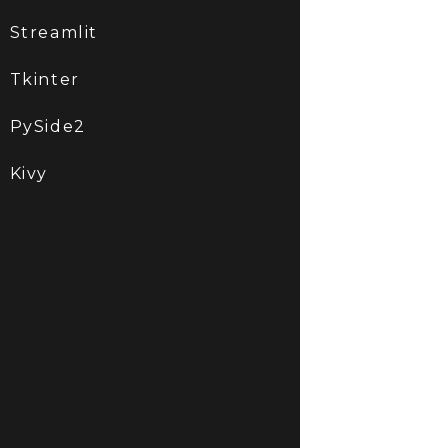
Streamlit
Tkinter
PySide2
Kivy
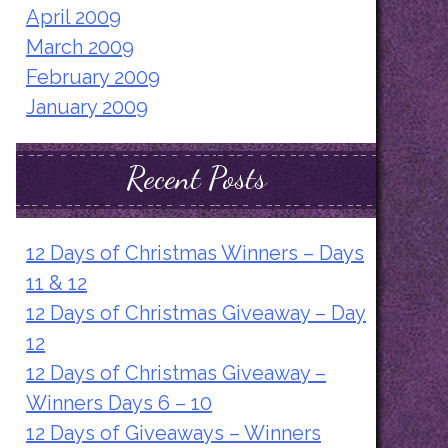
April 2009
March 2009
February 2009
January 2009
Recent Posts
12 Days of Christmas Winners – Days
11 & 12
12 Days of Christmas Giveaway – Day
12
12 Days of Christmas Giveaway –
Winners Days 6 – 10
12 Days of Giveaways – Winners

» EXERCISE BRIEF:
Among the records above, find the lines where the word "Winners" appears and copy them.

» ANSWER TO THE EXERCISE:
12 Days of Christmas Winners – Days
Winners Days 6 – 10
12 Days of Giveaways – Winners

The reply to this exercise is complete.